(Items from a dataset)

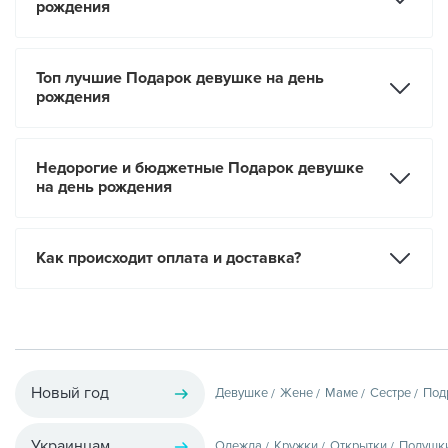
рождения
Топ лучшие Подарок девушке на день
рождения
Недорогие и бюджетные Подарок девушке
на день рождения
Как происходит оплата и доставка?
Новый год
Девушке
Жене
Маме
Сестре
Под
Украинцам
Одежда
Кружки
Открытки
Подушк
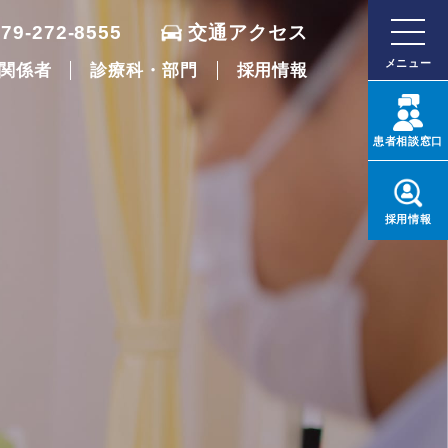
079-272-8555
交通アクセス
メニュー
関係者
診療科・部門
採用情報
患者
相談窓口
採用
情報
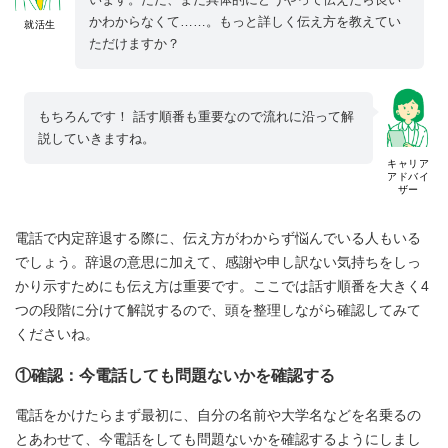
かわからなくて……。もっと詳しく伝え方を教えてい
就活生
ただけますか？
もちろんです！ 話す順番も重要なので流れに沿って解
説していきますね。
キャリア
アドバイ
ザー
電話で内定辞退する際に、伝え方がわからず悩んでいる人もいる
でしょう。辞退の意思に加えて、感謝や申し訳ない気持ちをしっ
かり示すためにも伝え方は重要です。ここでは話す順番を大きく4
つの段階に分けて解説するので、頭を整理しながら確認してみて
くださいね。
①確認：今電話しても問題ないかを確認する
電話をかけたらまず最初に、自分の名前や大学名などを名乗るの
とあわせて、今電話をしても問題ないかを確認するようにしまし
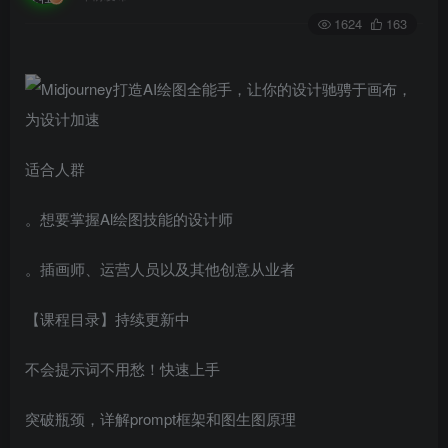
1624
163
适合人群
。想要掌握Al绘图技能的设计师
。插画师、运营人员以及其他创意从业者
【课程目录】持续更新中
不会提示词不用愁！快速上手
突破瓶颈，详解prompt框架和图生图原理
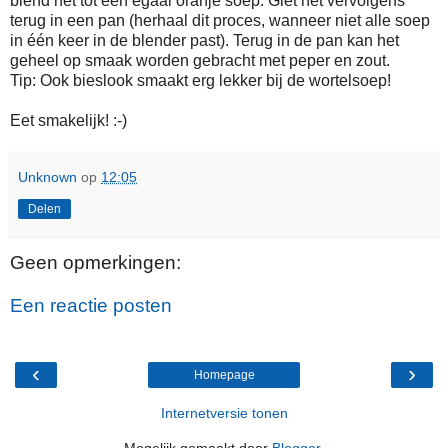
blend het tot een egaal oranje soep. Giet het vervolgens
terug in een pan (herhaal dit proces, wanneer niet alle soep
in één keer in de blender past). Terug in de pan kan het
geheel op smaak worden gebracht met peper en zout.
Tip: Ook bieslook smaakt erg lekker bij de wortelsoep!
Eet smakelijk! :-)
Unknown
op
12:05
Delen
Geen opmerkingen:
Een reactie posten
‹
›
Homepage
Internetversie tonen
Mogelijk gemaakt door
Blogger
.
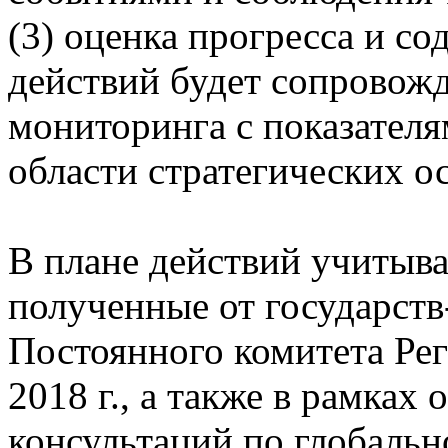
(3) оценка прогресса и с
действий будет сопровож
мониторинга с показателя
области стратегических о
В плане действий учитыв
полученные от государств
Постоянного комитета Рег
2018 г., а также в рамках
консультаций по глобальн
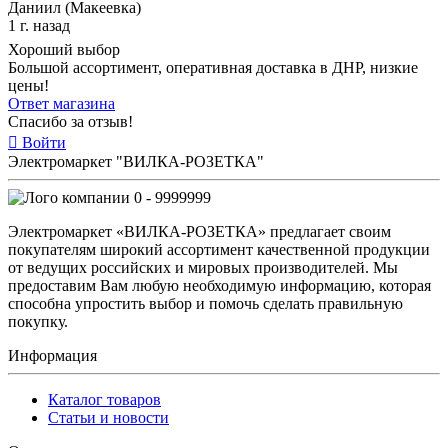
Даниил (Макеевка)
1 г. назад
Хороший выбор
Большой ассортимент, оперативная доставка в ДНР, низкие
цены!
Ответ магазина
Спасибо за отзыв!
Войти
Электромаркет "ВИЛКА-РОЗЕТКА"
0 - 9999999
Электромаркет «ВИЛКА-РОЗЕТКА» предлагает своим
покупателям широкий ассортимент качественной продукции
от ведущих российских и мировых производителей. Мы
предоставим Вам любую необходимую информацию, которая
способна упростить выбор и помочь сделать правильную
покупку.
Информация
Каталог товаров
Статьи и новости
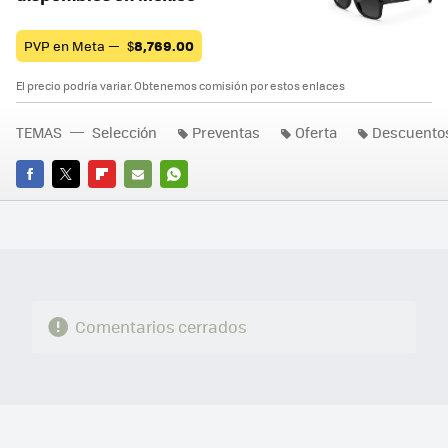
PVP en Meta —
$
8,769.00
El precio podría variar. Obtenemos comisión por estos enlaces
TEMAS
Selección
Preventas
Oferta
Descuento
FACEBOOK
TWITTER
FLIPBOARD
E-
WHATSAPP
MAIL
Comentarios cerrados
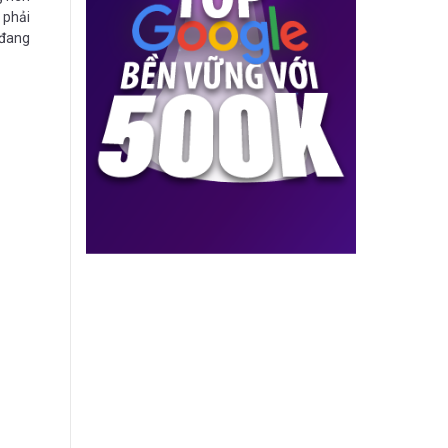
 phải
 đang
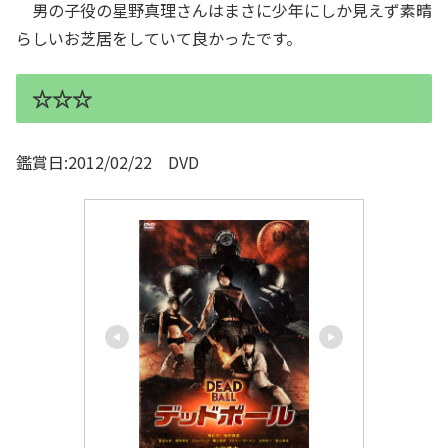
男の子役の星野真理さんはまさに少年にしか見えず素晴
らしいお芝居をしていて良かったです。
☆☆☆
鑑賞日:2012/02/22 DVD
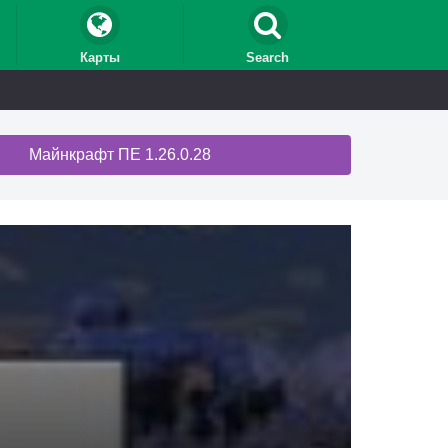
Карты
Search
Майнкрафт ПЕ 1.26.0.28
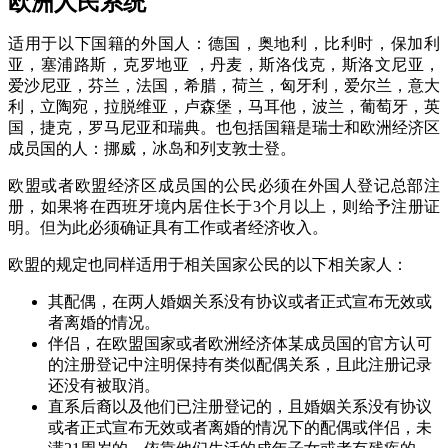
欧洲人民系统
适用于以下国籍的外国人：德国，奥地利，比利时，保加利
亚，塞浦路斯，克罗地亚 ，丹麦，斯洛伐克，斯洛文尼亚，
爱沙尼亚，芬兰，法国，希腊，荷兰，匈牙利，爱尔兰，意大
利，立陶宛，拉脱维亚，卢森堡，马耳他，波兰，葡萄牙，英
国，捷克，罗马尼亚和瑞典。也包括国籍是瑞士和欧洲经济区
成员国的人：挪威，冰岛和列支敦士登。
欧盟或者欧盟经济区成员国的公民必须在外国人登记总部注
册，如果将在西班牙境内居住长于3个月以上，则给予注册证
明。但为此必须确证具有工作或者经济收入。
欧盟的规定也同样适用于相关国家公民的以下相关家人：
其配偶，在两人婚姻关系没有协议或者正式宣布无效或
者离婚的情况。
伴侣，在欧盟国家或者欧洲经济体某成员国的官方认可
的注册登记中注明保持有类似配偶关系，且此注册记录
还没有被取消。
直系后裔以及他们已注册登记的，且婚姻关系没有协议
或者正式宣布无效或者离婚的情况下的配偶或伴侣，未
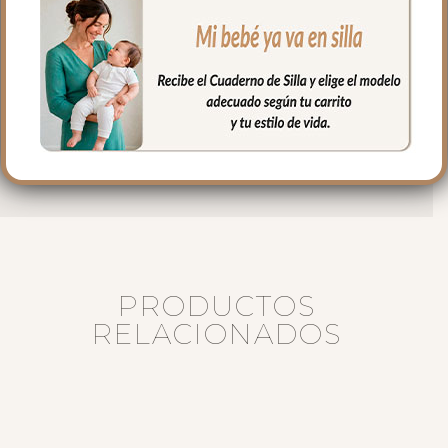
tipo de sillas.
En la zona de los pies una trasera elástica
para sujetar la funda en la parte de
abajo.
Puedes lavar a mano o en lavadora,
siempre agua fría, jabones no abrasivos y
secado al natural.
PRODUCTOS
RELACIONADOS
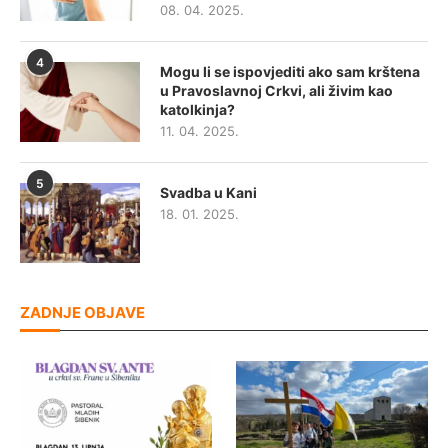
08. 04. 2025.
4
Mogu li se ispovjediti ako sam krštena
u Pravoslavnoj Crkvi, ali živim kao
katolkinja?
11. 04. 2025.
5
Svadba u Kani
18. 01. 2025.
ZADNJE OBJAVE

* ACTIVITY *
Transcribe every entry word for word, but skip the pictures.

* SOLUTION TO THE EXERCISE *
рождения
Топ лучшие Подарок девушке на день
рождения
Недорогие и бюджетные Подарок девушке
на день рождения
Как происходит оплата и доставка?
Новый год
Девушке
Жене
Маме
Сестре
Под
Украинцам
Одежда
Кружки
Открытки
Подушк
079-272-8555
交通アクセス
メニュー
関係者
診療科・部門
採用情報
患者
相談窓口
採用
情報
かわからなくて……。もっと詳しく伝え方を教えてい
就活生
ただけますか？
もちろんです！ 話す順番も重要なので流れに沿って解
説していきますね。
キャリア
アドバイ
ザー
電話で内定辞退する際に、伝え方がわからず悩んでいる人もいる
でしょう。辞退の意思に加えて、感謝や申し訳ない気持ちをしっ
かり示すためにも伝え方は重要です。ここでは話す順番を大きく4
つの段階に分けて解説するので、頭を整理しながら確認してみて
くださいね。
①確認：今電話しても問題ないかを確認する
電話をかけたらまず最初に、自分の名前や大学名などを名乗るの
とあわせて、今電話をしても問題ないかを確認するようにしまし
1624
163
适合人群
。想要掌握Al绘图技能的设计师
。插画师、运营人员以及其他创意从业者
【课程目录】持续更新中
不会提示词不用愁！快速上手
突破瓶颈，详解prompt框架和图生图原理
blend het tot een egaal oranje soep. Giet het vervolgens
terug in een pan (herhaal dit proces, wanneer niet alle soep
in één keer in de blender past). Terug in de pan kan het
geheel op smaak worden gebracht met peper en zout.
Tip: Ook bieslook smaakt erg lekker bij de wortelsoep!
Eet smakelijk! :-)
Unknown
op
12:05
Delen
Geen opmerkingen:
Een reactie posten
‹
›
Homepage
Internetversie tonen
Mogelijk gemaakt door
Blogger
.
(3) оценка прогресса и с
действий будет сопровож
мониторинга с показателя
области стратегических о
В плане действий учитыв
полученные от государств
Постоянного комитета Рег
2018 г., а также в рамках
консультаций по глобальн
Даниил (Макеевка)
1 г. назад
Хороший выбор
Большой ассортимент, оперативная доставка в ДНР, низкие
цены!
Ответ магазина
Спасибо за отзыв!
Войти
Электромаркет "ВИЛКА-РОЗЕТКА"
0 - 9999999
Электромаркет «ВИЛКА-РОЗЕТКА» предлагает своим
покупателям широкий ассортимент качественной продукции
от ведущих российских и мировых производителей. Мы
предоставим Вам любую необходимую информацию, которая
способна упростить выбор и помочь сделать правильную
покупку.
Информация
Каталог товаров
Статьи и новости
PVP en Meta —
$
8,769.00
El precio podría variar. Obtenemos comisión por estos enlaces
TEMAS
Selección
Preventas
Oferta
Descuento
FACEBOOK
TWITTER
FLIPBOARD
E-
WHATSAPP
MAIL
Comentarios cerrados
 phải
 đang
男の子役の星野真理さんはまさに少年にしか見えず素晴
らしいお芝居をしていて良かったです。
☆☆☆
鑑賞日:2012/02/22 DVD
Карты
Search
Майнкрафт ПЕ 1.26.0.28
欧洲人民系统
适用于以下国籍的外国人：德国，奥地利，比利时，保加利
亚，塞浦路斯，克罗地亚 ，丹麦，斯洛伐克，斯洛文尼亚，
爱沙尼亚，芬兰，法国，希腊，荷兰，匈牙利，爱尔兰，意大
利，立陶宛，拉脱维亚，卢森堡，马耳他，波兰，葡萄牙，英
国，捷克，罗马尼亚和瑞典。也包括国籍是瑞士和欧洲经济区
成员国的人：挪威，冰岛和列支敦士登。
欧盟或者欧盟经济区成员国的公民必须在外国人登记总部注
册，如果将在西班牙境内居住长于3个月以上，则给予注册证
明。但为此必须确证具有工作或者经济收入。
欧盟的规定也同样适用于相关国家公民的以下相关家人：
其配偶，在两人婚姻关系没有协议或者正式宣布无效或
者离婚的情况。
伴侣，在欧盟国家或者欧洲经济体某成员国的官方认可
的注册登记中注明保持有类似配偶关系，且此注册记录
还没有被取消。
直系后裔以及他们已注册登记的，且婚姻关系没有协议
或者正式宣布无效或者离婚的情况下的配偶或伴侣，未
tipo de sillas.
En la zona de los pies una trasera elástica
para sujetar la funda en la parte de
abajo.
Puedes lavar a mano o en lavadora,
siempre agua fría, jabones no abrasivos y
secado al natural.
PRODUCTOS
RELACIONADOS
08. 04. 2025.
4
Mogu li se ispovjediti ako sam krštena
u Pravoslavnoj Crkvi, ali živim kao
katolkinja?
11. 04. 2025.
5
Svadba u Kani
18. 01. 2025.
ZADNJE OBJAVE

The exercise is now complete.